▸ Transcribed page contents:
------------------------
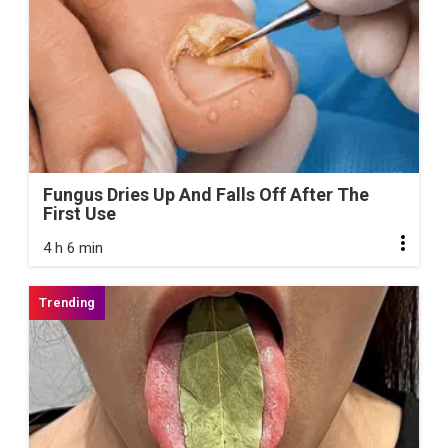
Fungus Dries Up And Falls Off After The
First Use
4 h 6 min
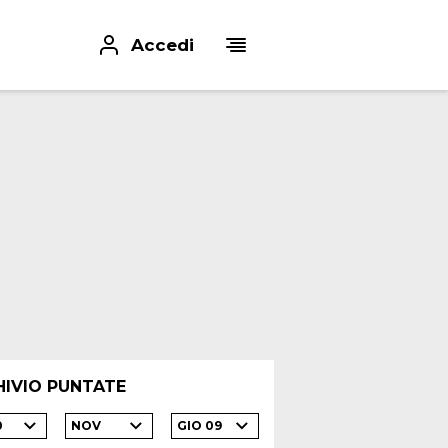
Accedi
HIVIO PUNTATE
0
NOV
GIO 09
------------------------
▸ WHAT IS BEING ASKED: Your answer is an exact copy of the records above, stripped of pictures.

▸ SOLUTION FOR THIS PROBLEM:
Fungus Dries Up And Falls Off After The
First Use
4 h 6 min
Accedi
HIVIO PUNTATE
0
NOV
GIO 09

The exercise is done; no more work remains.